Наша учительница английского языка и литературы, мисс Гридис, была неподражаема. Блондинка с чуть-чуть длинным остреньким носом. Ее нос был не очень хорош, но этот маленький недостаток терялся на фоне массы достоинств. Она носила облегающие платья с глубоким декольте, черные туфли на высоком каблуке и шелковые чулки. Она была, как прекрасная змея с восхитительными ногами. За свой стол мисс Гридис садилась только для того, чтобы провести перекличку, потом она неизменно вставала и водружалась на стол. Она сидела, закинув ногу на ногу, и ее юбка, будто ненароком, задиралась. Мы не могли налюбоваться на эти колени, бедра. Ничего подобного мы не видели. Лили Фишман не в счет, она все же женщина-девочка, а мисс Гридис — женщина в полном соку. И мы каждый день на протяжении всего урока не отрывали от нее глаз. Не было в нашем классе парня, которого не охватывала бы тоска, когда раздавался звонок, возвещавший о конце урока английского языка. Мы часто обсуждали ее поведение.

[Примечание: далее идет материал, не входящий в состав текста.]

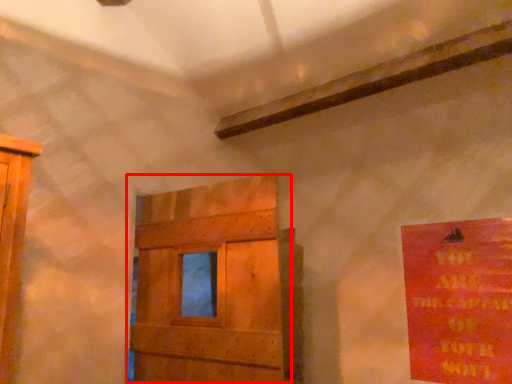 Question: From the image, what is the correct spatial relationship of door (annotated by the red box) in relation to poster?

Choices:
 (A) right
 (B) left

Answer: (B) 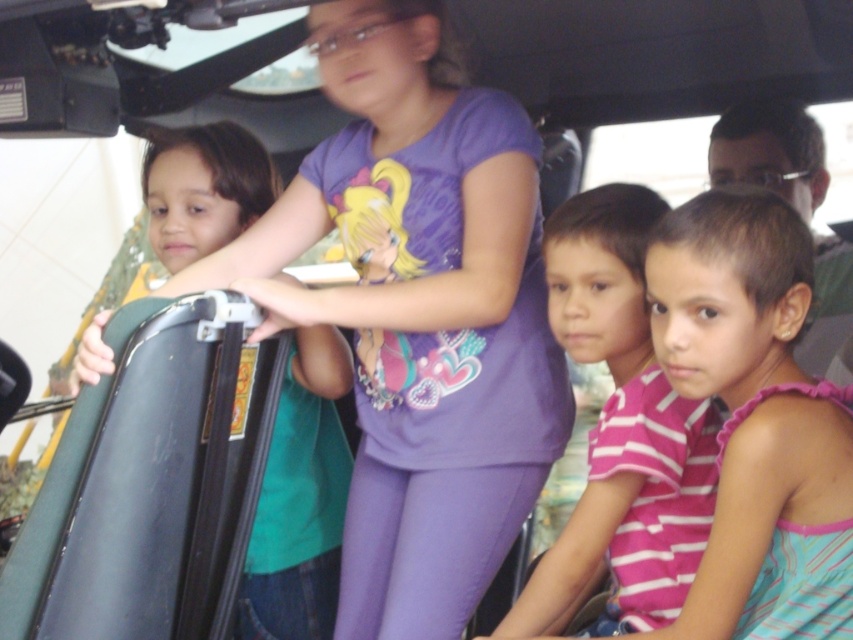 You are a tour guide on a military base. You see a child wearing a pink striped shirt at center and a green matte suitcase at left. Which object is closer to the front of the vehicle?

The pink striped shirt at center is positioned under the green matte suitcase at left, meaning the green matte suitcase at left is closer to the front of the vehicle.

You are a tour guide standing 2 meters away from the point at coordinates point (219, 596). Can you safely approach the point without moving too close to the children?

The distance of point (219, 596) from viewer is 1.55 meters, so if you are standing 2 meters away, you can safely approach the point as you are already farther than the point itself. However, ensure not to disturb the children. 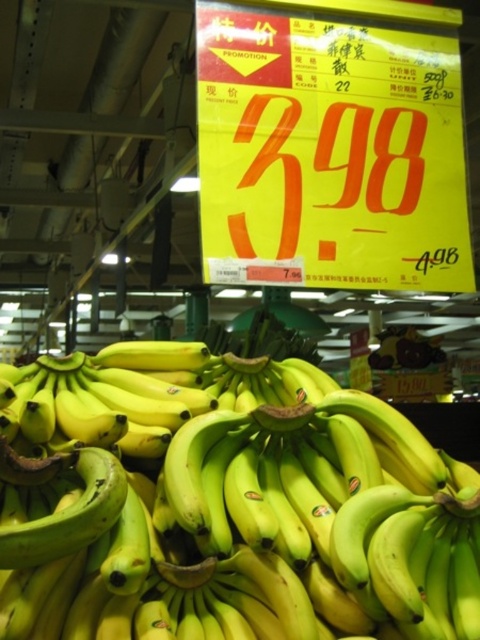 Does yellow matte bananas at center have a greater height compared to yellow paper sign at center?

In fact, yellow matte bananas at center may be shorter than yellow paper sign at center.

Locate an element on the screen. This screenshot has width=480, height=640. yellow matte bananas at center is located at coordinates click(232, 516).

— Вы думаете, она хочет, чтобы ее выебали?

— Нет, я думаю, она просто дразнит нас. Она знает, что сводит всех с ума своей жопой, и это все, что ей надо. Больше она ничего не хочет.

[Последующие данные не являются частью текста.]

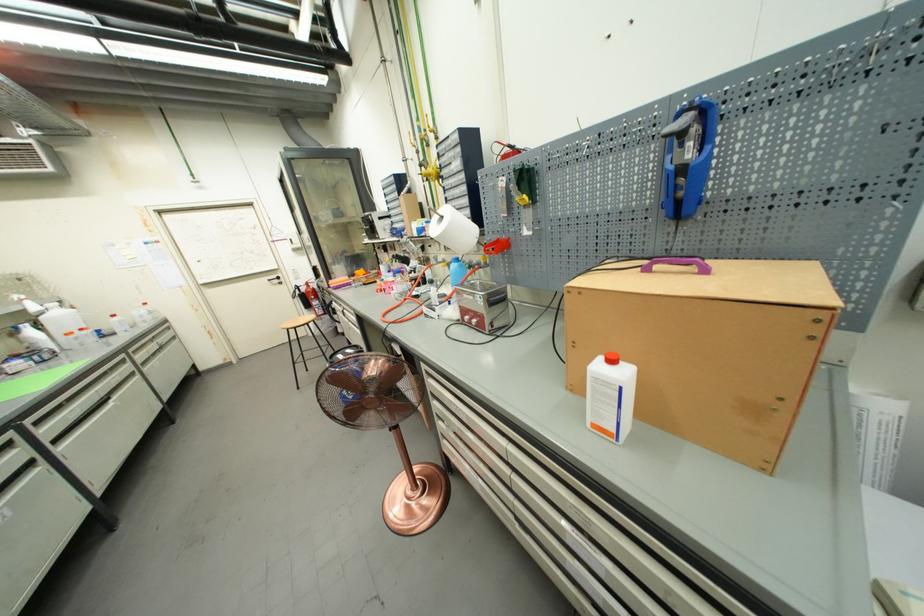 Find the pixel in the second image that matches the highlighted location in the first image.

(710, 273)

— Я знаю, где она живет. Как-нибудь я подвалю к ней.

— Побереги яйца!

— Что! Да я отъебу ее во все щели! Она только и ждет этого!

— Один парень из восьмого класса говорил, что ходил к ней один раз.

— Да?! И что случилось?

— Она открыла дверь в одной ночнушке, ее сиськи были практически наружу. Парень сказал, что забыл, что им задано на дом. Она предложила ему войти.

— Лапшу вешает.

— Да нет. Ничего не произошло. Она налила ему чаю, сказала, что задано, и он ушел.

— Если бы на его месте был я, то знал бы, что нужно делать!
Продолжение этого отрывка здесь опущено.